A Very Expensive Poison by Luke Harding
You don’t need to be interested in Russia, international relations, or security to enjoy Luke Harding’s investigative masterpiece; the unveiling of London as a playground for spies and a hotbed for murder and deceit is more than enough to keep you gripped. Russia has always been a major player on the international political scene – never more so than now. With America undergoing a process of redefining its foreign policy on a scale not seen for generations, and the UK in the throes of their own identity crisis, understanding the internal machinations of the Russian authorities and gaining an insight into the scarcely believable manner in which lethal powers are passed down the hierarchy, is both politically relevant and makes for a enthralling narrative. In our reading groups Harding’s book has prompted lengthy debate and it continues to be a popular selection for our clients and their colleagues.

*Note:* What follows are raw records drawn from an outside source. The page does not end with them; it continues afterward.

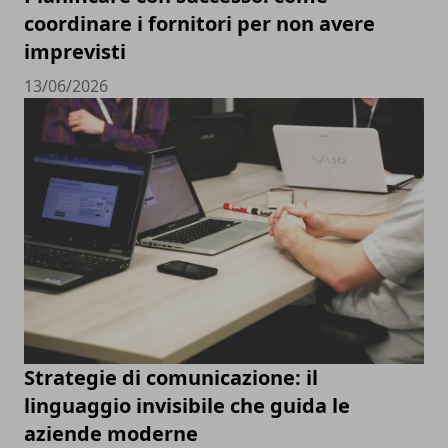
coordinare i fornitori per non avere
imprevisti
13/06/2026
Strategie di comunicazione: il
linguaggio invisibile che guida le
aziende moderne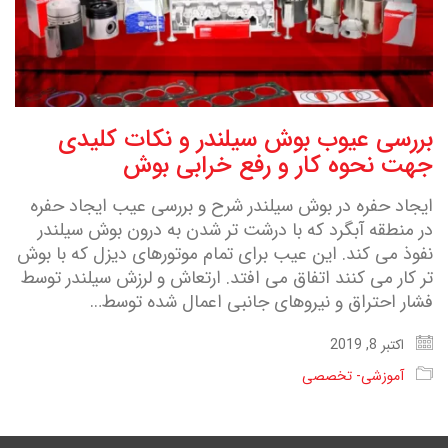
بررسی عیوب بوش سیلندر و نکات کلیدی
جهت نحوه کار و رفع خرابی بوش
ایجاد حفره در بوش سیلندر شرح و بررسی عیب ایجاد حفره
در منطقه آبگرد که با درشت تر شدن به درون بوش سیلندر
نفوذ می کند. این عیب برای تمام موتورهای دیزل که با بوش
تر کار می کنند اتفاق می افتد. ارتعاش و لرزش سیلندر توسط
فشار احتراق و نیروهای جانبی اعمال شده توسط…
اکتبر 8, 2019
آموزشی- تخصصی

More than ten years have passed since the death of Alexander Litvinenko – ample time for Luke Harding to piece together how two blundering assassins executed their somewhat rudimentary plan with the most expensive (and toxic) of poisons. Having offended the Russian government and Vladimir Putin in particular, Litvinenko sought sanctuary in London, where he received a sizable monthly stipend from the sometime-charitable oligarch and friend, Boris Berezovsky – a man whose monthly expenditure regularly exceeded $1 million. But rather than ensuring a safe distance between him and his former employers, Litvinenko was still exposed to the wrath of his riled compatriots.
The meat of Harding’s book, after the steady and careful scene-setting of the early chapters, occurs in the final third, when – after a couple of bungled attempts – two of history’s less capable hitmen make their final play. The incompetence and plain ignorance of the two men entrusted with a substance that left poisonous traces throughout west London, is – frankly – terrifying; as is Litvinenko’s chilling awareness, in the immediate aftermath of the assassin’s plot, that he had been poisoned.
Luke Harding is perfectly placed to narrate events concerning corruption at the heart of the Russian state, having been a victim of their unscrupulous methods himself. During years spent living and reporting in Moscow as a foreign correspondent, Harding frequently found himself on the wrong side of the authorities and was subjected to intimidation and threats as comeuppance for unflattering articles he had written – an experience he catalogues in one of his previous books. Harding positions the murder of Litvinenko as the centrepiece of Russia’s broader incursions on the West, providing insight, and perhaps warning, of what is to come. This nuanced account of what is, at its heart, one family’s tragedy, makes for essential and captivating reading. Following our book groups, Luke is open to hosting events and Q&A sessions with the readers.